How are Staffing Ratios developed currently?

Well, this varies from state to state and facility to facility. California has legislation that sets safe staffing ratios by law. There are also other factors that are considered:

  • The types of patients that are seen, what they are there for, and how long a typical stay is
  • Number of people that come in for medical care vs. how many people get to go home per day
  • The skill level of the nursing staff
  • The number of rooms or spaces a facility has for patient care
  • Resources available to nurses in the area/facility

What is the biggest hurdle standing in the way of Safe Staffing Ratios?

Money. In order to cut costs in patient care, it is easy for facilities to lower the number of nurses working per shift and increase the number of patients each nurse cares for. In the long term, this is dangerous as the literature supports that this technique lowers the quality of patient care leading to longer hospital stays and readmissions. In addition, nurses are more prone to burnout, medical errors, and lower morale and self-care.

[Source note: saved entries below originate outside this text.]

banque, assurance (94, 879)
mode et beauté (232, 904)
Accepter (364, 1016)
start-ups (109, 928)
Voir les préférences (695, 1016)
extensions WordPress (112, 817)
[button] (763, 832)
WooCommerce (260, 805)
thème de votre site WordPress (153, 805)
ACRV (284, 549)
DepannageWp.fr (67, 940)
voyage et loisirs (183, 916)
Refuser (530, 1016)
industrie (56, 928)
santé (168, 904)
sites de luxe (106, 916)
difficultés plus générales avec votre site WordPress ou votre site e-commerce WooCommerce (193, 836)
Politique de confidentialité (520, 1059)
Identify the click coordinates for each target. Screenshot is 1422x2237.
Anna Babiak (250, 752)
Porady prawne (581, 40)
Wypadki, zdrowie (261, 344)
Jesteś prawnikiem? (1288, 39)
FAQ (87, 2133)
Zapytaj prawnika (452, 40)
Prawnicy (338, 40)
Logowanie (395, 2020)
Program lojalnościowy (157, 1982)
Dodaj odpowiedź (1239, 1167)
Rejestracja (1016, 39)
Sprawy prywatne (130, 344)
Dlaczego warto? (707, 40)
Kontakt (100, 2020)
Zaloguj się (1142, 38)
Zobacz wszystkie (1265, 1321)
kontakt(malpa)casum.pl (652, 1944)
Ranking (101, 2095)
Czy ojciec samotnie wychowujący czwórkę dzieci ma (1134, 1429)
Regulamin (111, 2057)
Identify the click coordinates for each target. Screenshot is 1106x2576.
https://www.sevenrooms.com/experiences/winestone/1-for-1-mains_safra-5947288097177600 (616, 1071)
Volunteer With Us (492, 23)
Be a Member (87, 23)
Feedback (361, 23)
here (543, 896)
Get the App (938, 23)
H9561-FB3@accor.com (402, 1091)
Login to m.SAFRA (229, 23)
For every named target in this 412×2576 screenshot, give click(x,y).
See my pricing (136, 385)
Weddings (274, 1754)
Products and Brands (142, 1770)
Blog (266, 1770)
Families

What legislation is being considered, currently?

The Nurse Staffing Standards for Hospital Patient Safety and Quality Care Act went to Congress in 2018. The two bills ask for nationally mandated nurse-patient ratios and asks that the dangers for both nurses and patient with nurses caring for more patients than safely possible be recognized.

What can nurses continue to do?

In the midst of all of the desire for change comes an opportunity for nurses. As nurses, we do have a responsibility to protect our profession and advocate for our colleagues. The only people who have firsthand knowledge of what we do, and why safe staffing ratios are so important is nurses. It is imperative that we ensure our voices are heard and the forefront of healthcare in order to be active in this conversation and decisive in the resolution.

The American Nurses Association released a few “suggestions on how nurses should be supported to achieve greater responsibility:

  • Nurses should practice to the full extent of their education, training, and licensure.
  • Nurses should achieve higher levels of education and training through an improved education system that promotes seamless academic progression.
  • Nurses should be full partners, with physicians and other health professionals, in redesigning health care in the United States.
  • Effective workforce planning and policy making require better data collection and an improved information infrastructure” –(American Nurses Association, 2018)

And, in order to achieve this responsibility, we recommend being an active voice and participant in facility, local, state, and national legislation and policy when you feel called to impact and influence change.

Zach Smith, Vice President of Nursing at NurseGrid mentioned, “the thing that we can always ensure is that we are moving forward and making the nursing profession better…we must create a community that supports and fosters one another. Change in nursing and the profession of nursing will be easier if we do it together.”